The Change of a LifetimeHow would I describe my childhood? I would describe it as carefree and happy. I remember playing with my friends, climbing the neighbor's tree, playing in the yard with my dog on breezy, summer days, or hopelessly awaiting recess' arrival while staring at the clock in Language Arts. I remember the small, unimportant problems you face as a child that seem so big and unbearable at the time, such as getting in a fight with my best friend, and turning a cheek at one another in the school hallways, wondering when the time would come when one of us would give in and apologizeó-hoping to become friends again. Perhaps, even getting grounded for forgetting to one of my assigned chores at home. These are things you take for granted everyday, these carefree, problem free, sheltered childhood days.
These are things I took for granted. I remember going to the fall fair every year with my grandparents and watching all of the children's smiling faces become smaller and smaller as I approached the tippity-top of the Ferris wheel. I remember baking chocolate chip cookies with my grandmother. It was so hard for me to wait while they cooled off after baking in the oven. I remember sitting in the outfield, picking little wild flowers, hoping a pop ball come my way. When it did come I would be waiting for it. I would catch it in my worn, cushioned, tired old mitt. All my teammates would run up to me and throw me over their shoulders and carry me to be greeted by the roaring audience. I wish I appreciated these childhood memories a little bit more, even though some were merely fantasies.

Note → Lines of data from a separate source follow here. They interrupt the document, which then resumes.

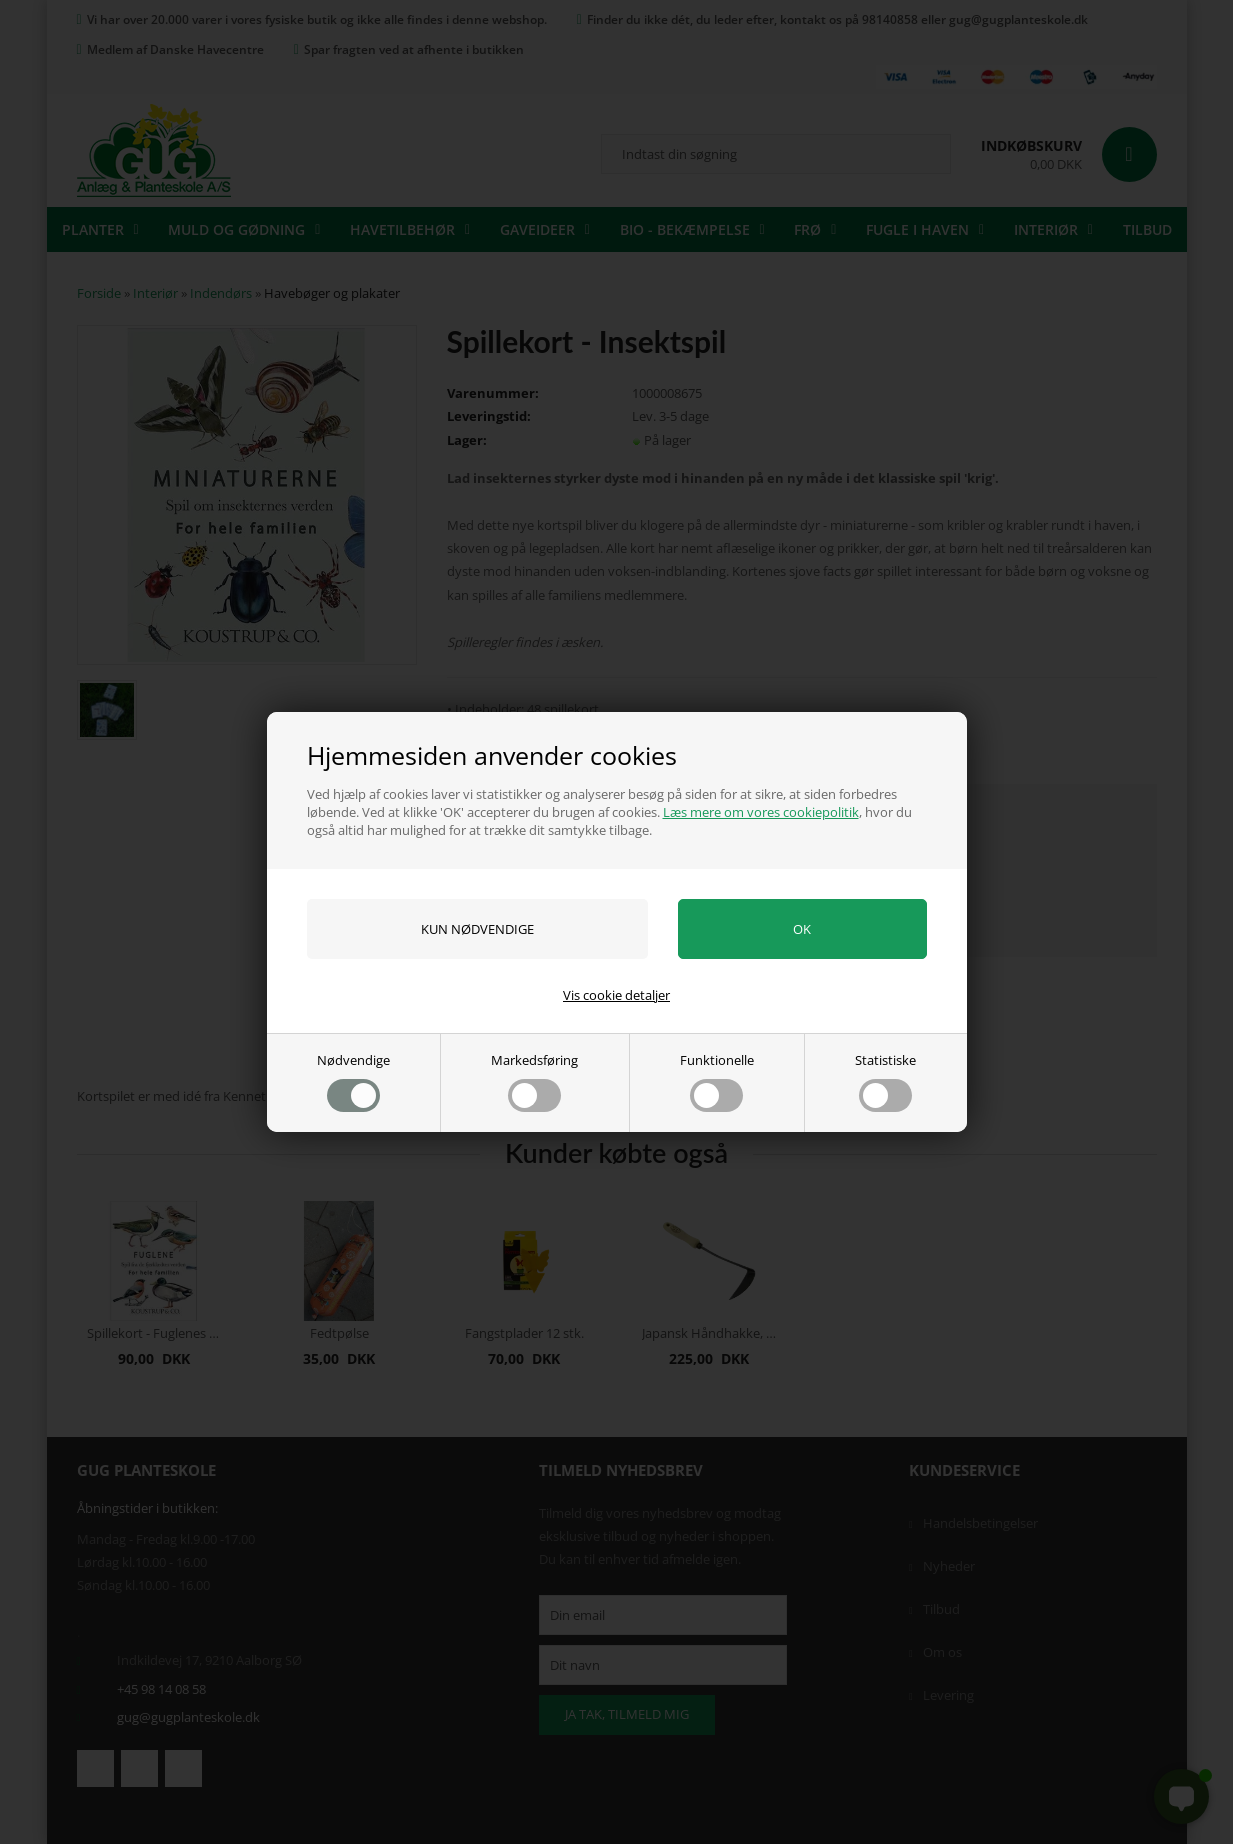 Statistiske (885, 1081)
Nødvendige (353, 1081)
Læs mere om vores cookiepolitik (761, 812)
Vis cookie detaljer (616, 995)
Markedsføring (534, 1081)
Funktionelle (717, 1081) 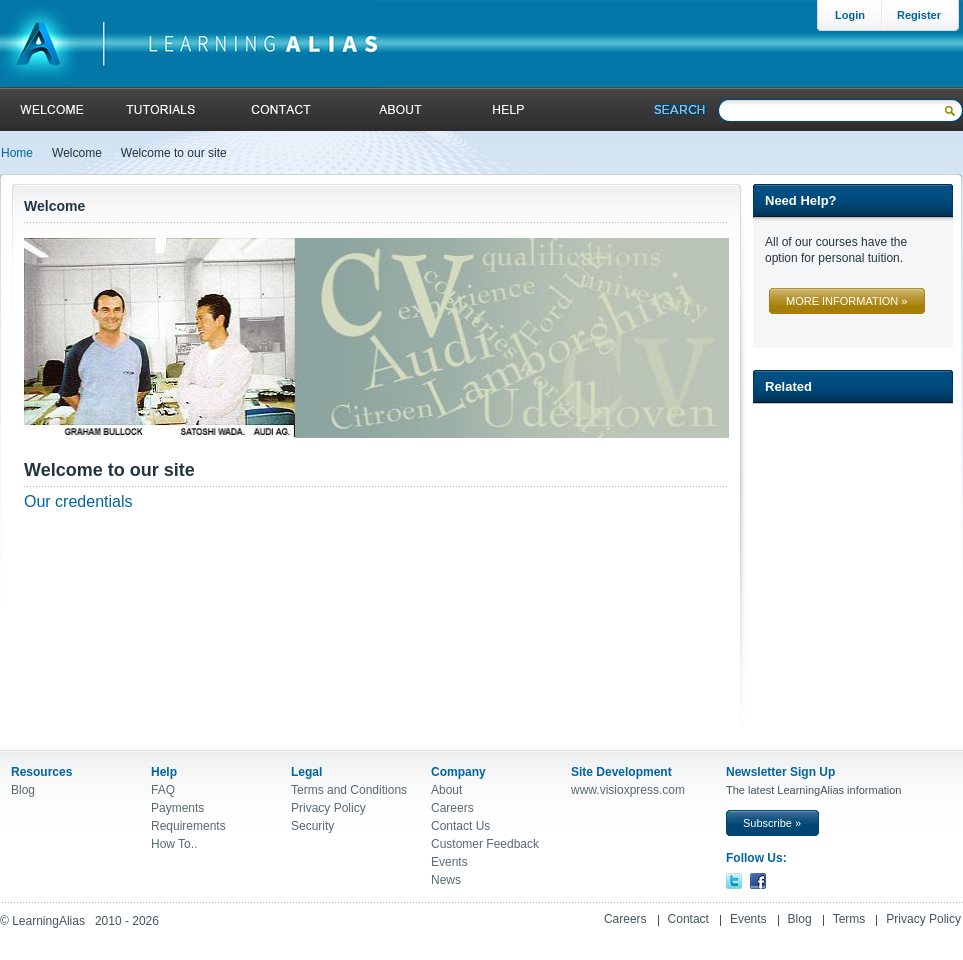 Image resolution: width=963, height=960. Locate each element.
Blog (23, 790)
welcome (52, 109)
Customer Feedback (485, 844)
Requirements (188, 826)
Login (850, 15)
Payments (177, 808)
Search (680, 109)
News (446, 880)
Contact (688, 919)
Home (17, 153)
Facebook (758, 881)
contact (281, 109)
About (398, 109)
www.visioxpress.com (628, 790)
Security (312, 826)
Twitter (734, 881)
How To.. (174, 844)
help (505, 109)
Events (449, 862)
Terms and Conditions (349, 790)
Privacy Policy (328, 808)
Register (919, 15)
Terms (849, 919)
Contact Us (460, 826)
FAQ (163, 790)
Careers (452, 808)
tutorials (160, 109) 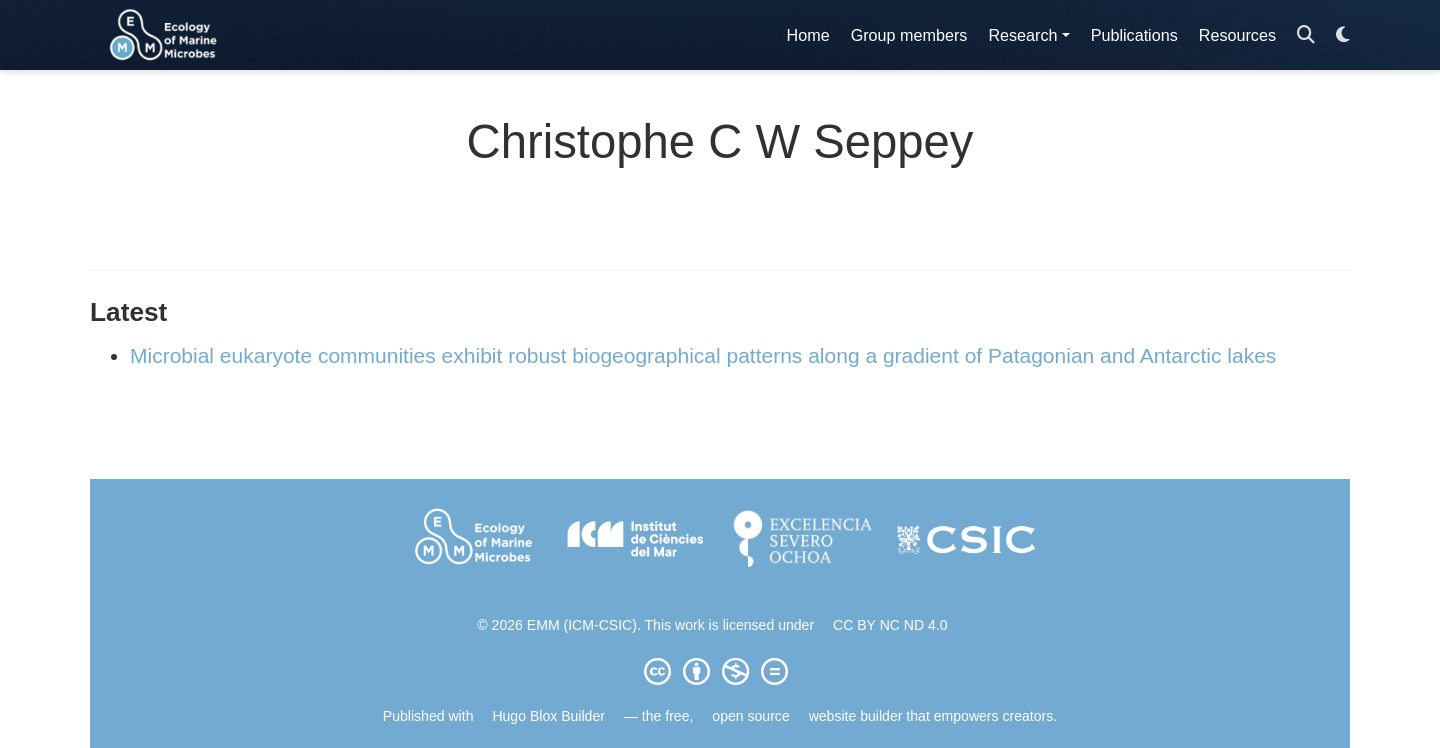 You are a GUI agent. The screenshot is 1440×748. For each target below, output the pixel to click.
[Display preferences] (1343, 35)
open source (750, 716)
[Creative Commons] (720, 671)
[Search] (1306, 35)
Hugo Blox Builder (548, 716)
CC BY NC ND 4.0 (890, 625) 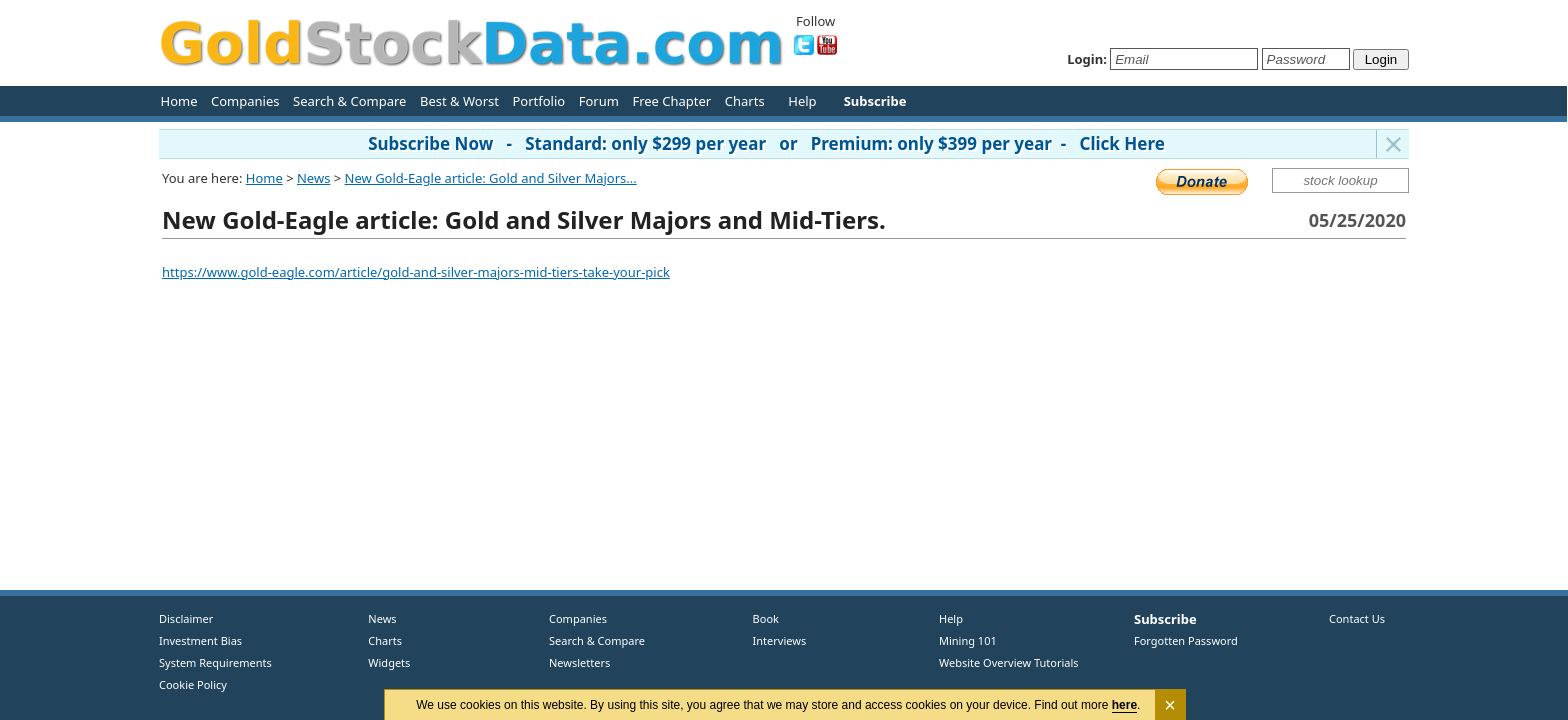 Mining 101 (968, 640)
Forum (599, 101)
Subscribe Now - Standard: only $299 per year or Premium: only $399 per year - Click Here (766, 143)
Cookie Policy (193, 684)
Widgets (382, 662)
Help (802, 101)
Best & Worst (459, 101)
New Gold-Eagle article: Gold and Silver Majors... (491, 178)
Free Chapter (671, 101)
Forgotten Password (1186, 640)
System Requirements (215, 662)
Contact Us (1357, 618)
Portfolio (538, 101)
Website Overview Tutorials (1009, 662)
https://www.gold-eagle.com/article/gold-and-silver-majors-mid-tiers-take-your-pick (416, 272)
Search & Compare (349, 101)
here (1124, 705)
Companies (245, 101)
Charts (745, 101)
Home (179, 101)
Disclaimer (186, 618)
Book (761, 618)
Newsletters (579, 662)
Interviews (775, 640)
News (313, 178)
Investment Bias (200, 640) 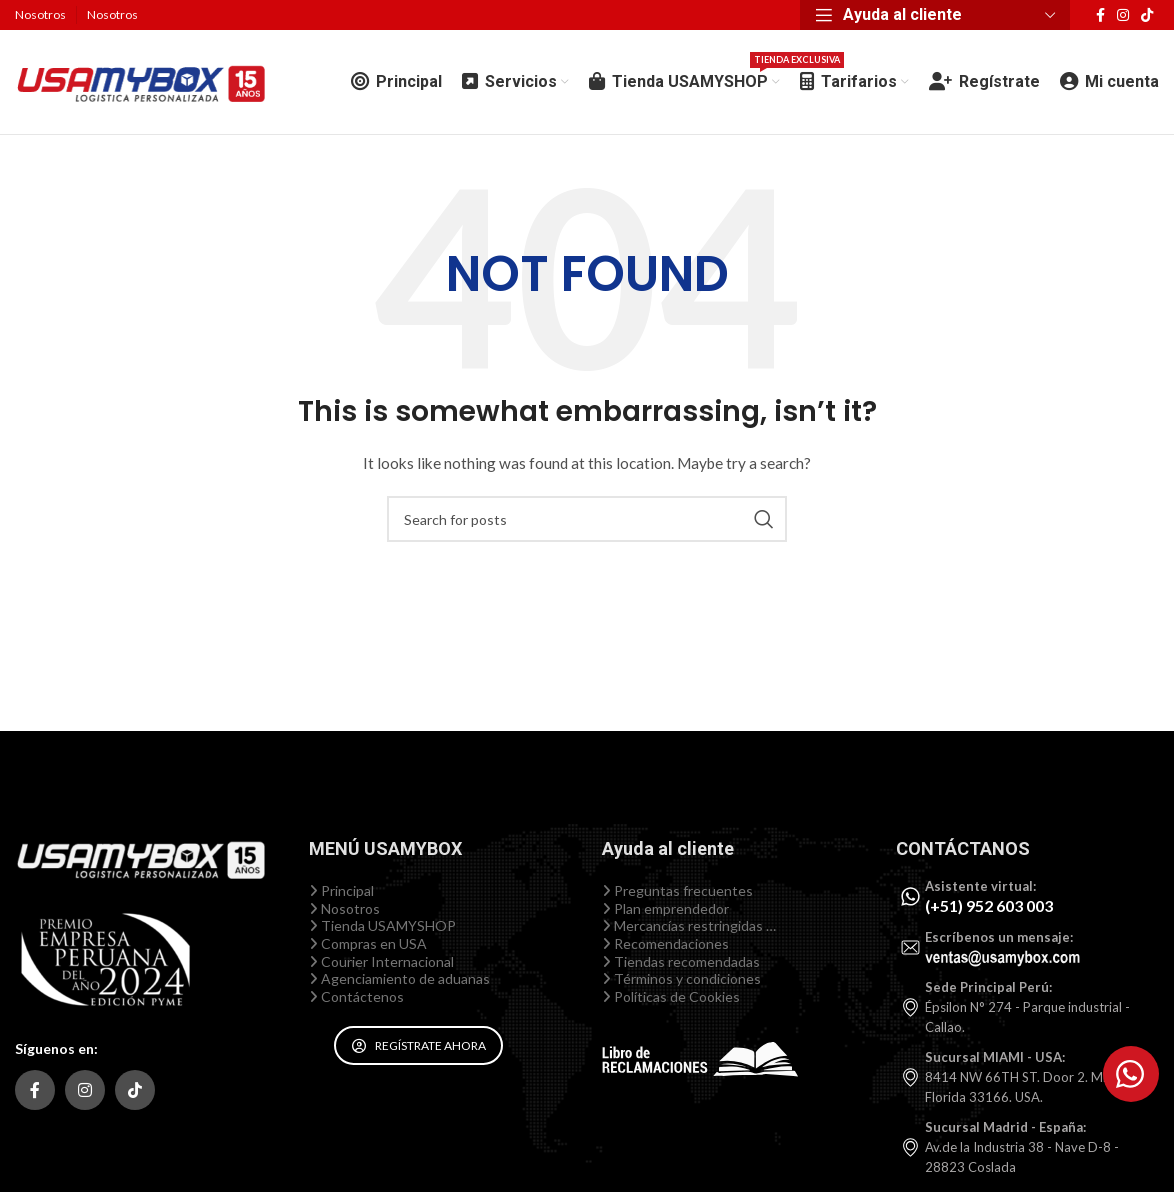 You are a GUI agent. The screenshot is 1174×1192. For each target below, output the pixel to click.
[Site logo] (140, 80)
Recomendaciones (665, 943)
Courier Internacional (381, 961)
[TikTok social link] (1147, 15)
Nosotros (344, 908)
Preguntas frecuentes (677, 890)
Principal (341, 890)
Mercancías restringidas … (689, 925)
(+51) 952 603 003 (989, 905)
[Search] (587, 519)
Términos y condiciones (681, 978)
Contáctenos (356, 996)
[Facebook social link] (1100, 15)
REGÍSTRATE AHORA (419, 1045)
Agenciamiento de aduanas (399, 978)
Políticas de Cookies (671, 996)
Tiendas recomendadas (681, 961)
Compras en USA (368, 943)
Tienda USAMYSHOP (382, 925)
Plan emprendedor (665, 908)
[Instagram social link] (1123, 15)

I remember one time, around Christmas, when my mom had schedule a check-up for me at my pediatrician's office, because things did not seem quite normal with my health. I remember getting the test by the doctor. Worst of all, I remember the precise moment when the doctor called my mother in from the waiting room, obviously to tell her the results of the test. These results were not the ones I was hoping for. My mother and I glanced nervously at each other. She proceeded to follow the doctor out of the waiting room. I felt the hot, eager tears building up in my eyes. I yearned to be held by my mother, in her comforting, reassuring, maternal arms, where I would be out of harm's way. Even as I pleaded with her not to go, I knew she must. I was sure she had that same, awful pit-in-the-stomach feeling I had. I was suddenly overwhelmed with a feeling of lonliness, as I sat, anxious and scared.
Moments later, I was called to join my mom and the doctor. I knew the bad news had been given and received. I could sense my mom was holding back her tears, in order to keep me from worrying. Then it came. The doctor told me my ailment. He told me that the tests read that I had a disease called diabetes. My stomach sank, and I began to cry, although I was ignorant as to what this disease was. My mom held and comforted me, along with the doctor. They told me everything was going to be alright, and explained the disease to me. As I ingested more and more knowledge, my nerves calmed slightly. They told me that my pancreas did not produce insulin, which is a hormone that controls the effects of sugar in the blood. This meant that I had to give insulin injections and perform blood checks on a daily basis. I also had to stick to a low-sugar or no sugar diet. One word stood out--INJECTIONS! That frightened me, but my mom always said that I was good with needles as a child.
We went to the hospital, where I spent four nights. I remember contantly learning about the disease, and watching my parents cry as I gave myself injections. "Don't cry mom," I would say with a smile. "It's not that bad." "You're so brave," all my visitors would say. I remember the little Christmas tree, with the little ornaments and bright, white lights. I remember my mom sleeping in the bed next to me, and the crying baby I shared the floor with. I remember the constant gifts, flowers and visitors I received from friends and family. I remember meeting a nurse named Darlene, who was not only a caregiver but also a friend. Most of all, I remember the sunny day when I left my room and went to the children's playroom and played a boardgame with a wonderful child who had cancer. I noticed his bald head and protective mask that surrounded his mouth. It was then I realized that I could have been in a lot worse shape than having diabetes. I knew then that having and coping with this disease was going to be a change of a lifetime.
I was ten years old going on eleven then. Now I am fifteen going on sixteen. It's been about five years since my diagnosis, and I am doing just fine. There are a few things in this world that my diabetes keeps me from doing. Although my will power is cut short sometimes, overall I am pretty good handling my disease. Sure, I sometimes think about those carefree, childhood days, wishing to return to them, or envy a child enjoying a big, pink puff of cotton candy at the carnival, but that just comes along with having the disease. In the beginning, I was rather embarrassed by my diabetes, and although the occasional puzzled looks in public places I receive while going through my procedure can bother me, over the years I've realized that I'm just as smart, capable and healthy as all of those around me. Maybe not today, maybe not tomorrow, but along the way I'll learn that I just have to play with the hand life has dealt me, and to the best of my ability.